Description of the task:
Entries follow. Give back exactly the lines starting at the one containing "Harz, Bodethal, Goslar (76, 2337)" and ending at the one containing "Asien (45, 1951)", and no other lines.

Stored data entries:
________
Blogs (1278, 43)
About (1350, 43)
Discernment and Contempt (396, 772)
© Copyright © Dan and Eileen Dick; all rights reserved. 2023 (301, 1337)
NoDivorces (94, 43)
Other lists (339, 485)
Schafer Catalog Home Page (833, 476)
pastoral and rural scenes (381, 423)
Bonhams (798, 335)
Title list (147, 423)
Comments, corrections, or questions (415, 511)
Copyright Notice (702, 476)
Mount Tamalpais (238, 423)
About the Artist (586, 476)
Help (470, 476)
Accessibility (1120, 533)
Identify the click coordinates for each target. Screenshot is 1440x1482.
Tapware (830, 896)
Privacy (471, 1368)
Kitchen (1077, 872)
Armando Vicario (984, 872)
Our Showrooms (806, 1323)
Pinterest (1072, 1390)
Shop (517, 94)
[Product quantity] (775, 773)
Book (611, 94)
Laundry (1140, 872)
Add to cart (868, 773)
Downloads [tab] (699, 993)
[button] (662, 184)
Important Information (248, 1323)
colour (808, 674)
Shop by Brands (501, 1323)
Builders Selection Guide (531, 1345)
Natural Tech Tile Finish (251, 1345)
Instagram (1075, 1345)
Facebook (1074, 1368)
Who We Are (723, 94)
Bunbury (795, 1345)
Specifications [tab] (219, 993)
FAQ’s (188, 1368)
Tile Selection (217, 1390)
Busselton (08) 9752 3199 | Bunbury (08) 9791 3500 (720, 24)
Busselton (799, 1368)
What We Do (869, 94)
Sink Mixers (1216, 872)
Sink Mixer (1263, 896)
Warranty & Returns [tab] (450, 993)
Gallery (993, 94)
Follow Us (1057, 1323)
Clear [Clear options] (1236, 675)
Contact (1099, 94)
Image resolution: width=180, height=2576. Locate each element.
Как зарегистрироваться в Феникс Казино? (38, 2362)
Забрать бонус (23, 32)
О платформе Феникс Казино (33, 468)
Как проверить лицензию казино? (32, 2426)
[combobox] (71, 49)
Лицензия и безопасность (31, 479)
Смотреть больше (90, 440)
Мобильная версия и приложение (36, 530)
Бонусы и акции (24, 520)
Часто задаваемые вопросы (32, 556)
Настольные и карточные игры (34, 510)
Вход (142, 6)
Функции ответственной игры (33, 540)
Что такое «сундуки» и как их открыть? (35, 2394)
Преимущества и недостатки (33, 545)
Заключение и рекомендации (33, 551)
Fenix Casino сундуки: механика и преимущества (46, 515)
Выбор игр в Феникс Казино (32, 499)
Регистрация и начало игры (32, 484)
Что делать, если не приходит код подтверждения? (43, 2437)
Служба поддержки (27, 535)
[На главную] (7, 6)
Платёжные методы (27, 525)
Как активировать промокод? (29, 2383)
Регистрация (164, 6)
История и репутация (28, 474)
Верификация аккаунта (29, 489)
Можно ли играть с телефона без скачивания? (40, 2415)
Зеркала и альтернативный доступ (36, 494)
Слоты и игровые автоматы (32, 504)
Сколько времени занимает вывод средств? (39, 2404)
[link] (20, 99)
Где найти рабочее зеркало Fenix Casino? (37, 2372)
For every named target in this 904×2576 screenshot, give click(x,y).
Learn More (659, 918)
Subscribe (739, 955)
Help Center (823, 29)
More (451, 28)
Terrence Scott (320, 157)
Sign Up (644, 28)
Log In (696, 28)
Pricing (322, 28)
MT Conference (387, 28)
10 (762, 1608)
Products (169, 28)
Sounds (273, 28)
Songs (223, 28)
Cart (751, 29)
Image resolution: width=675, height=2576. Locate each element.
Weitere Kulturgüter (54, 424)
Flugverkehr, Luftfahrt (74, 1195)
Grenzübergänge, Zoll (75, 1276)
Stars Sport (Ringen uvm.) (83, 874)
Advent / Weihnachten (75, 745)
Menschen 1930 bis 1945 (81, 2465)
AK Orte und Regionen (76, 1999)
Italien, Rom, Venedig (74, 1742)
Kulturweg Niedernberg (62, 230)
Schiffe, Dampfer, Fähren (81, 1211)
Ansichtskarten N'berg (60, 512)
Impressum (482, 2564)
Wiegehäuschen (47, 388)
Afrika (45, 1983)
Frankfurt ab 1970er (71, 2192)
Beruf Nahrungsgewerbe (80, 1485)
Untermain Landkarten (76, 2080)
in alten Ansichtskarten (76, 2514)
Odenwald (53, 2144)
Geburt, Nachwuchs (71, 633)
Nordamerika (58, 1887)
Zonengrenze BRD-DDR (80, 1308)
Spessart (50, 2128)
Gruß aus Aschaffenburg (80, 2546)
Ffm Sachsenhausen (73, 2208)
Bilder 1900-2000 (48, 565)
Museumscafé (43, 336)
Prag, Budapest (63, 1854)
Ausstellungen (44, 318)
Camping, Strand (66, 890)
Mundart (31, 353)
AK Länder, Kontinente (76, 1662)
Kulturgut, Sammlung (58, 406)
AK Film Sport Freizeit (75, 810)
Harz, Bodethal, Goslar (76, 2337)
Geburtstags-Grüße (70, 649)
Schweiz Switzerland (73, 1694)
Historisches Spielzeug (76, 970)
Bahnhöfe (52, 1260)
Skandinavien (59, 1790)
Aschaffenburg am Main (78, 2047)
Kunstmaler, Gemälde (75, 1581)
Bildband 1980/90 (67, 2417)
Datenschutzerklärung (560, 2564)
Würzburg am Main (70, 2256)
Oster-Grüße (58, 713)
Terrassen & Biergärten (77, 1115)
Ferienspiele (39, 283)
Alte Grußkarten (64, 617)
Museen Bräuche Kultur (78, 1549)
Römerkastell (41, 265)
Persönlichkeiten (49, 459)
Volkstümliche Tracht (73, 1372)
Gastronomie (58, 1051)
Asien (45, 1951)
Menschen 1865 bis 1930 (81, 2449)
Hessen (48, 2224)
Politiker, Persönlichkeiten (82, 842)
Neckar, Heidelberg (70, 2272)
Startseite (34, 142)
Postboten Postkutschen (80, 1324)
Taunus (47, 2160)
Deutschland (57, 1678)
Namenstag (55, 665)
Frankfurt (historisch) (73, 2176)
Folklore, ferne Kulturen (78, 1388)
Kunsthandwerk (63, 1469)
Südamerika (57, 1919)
________
Task answer:
Harz, Bodethal, Goslar (76, 2337)
Geburtstags-Grüße (70, 649)
Schweiz Switzerland (73, 1694)
Historisches Spielzeug (76, 970)
Bahnhöfe (52, 1260)
Skandinavien (59, 1790)
Aschaffenburg am Main (78, 2047)
Kunstmaler, Gemälde (75, 1581)
Bildband 1980/90 (67, 2417)
Datenschutzerklärung (560, 2564)
Würzburg am Main (70, 2256)
Oster-Grüße (58, 713)
Terrassen & Biergärten (77, 1115)
Ferienspiele (39, 283)
Alte Grußkarten (64, 617)
Museen Bräuche Kultur (78, 1549)
Römerkastell (41, 265)
Persönlichkeiten (49, 459)
Volkstümliche Tracht (73, 1372)
Gastronomie (58, 1051)
Asien (45, 1951)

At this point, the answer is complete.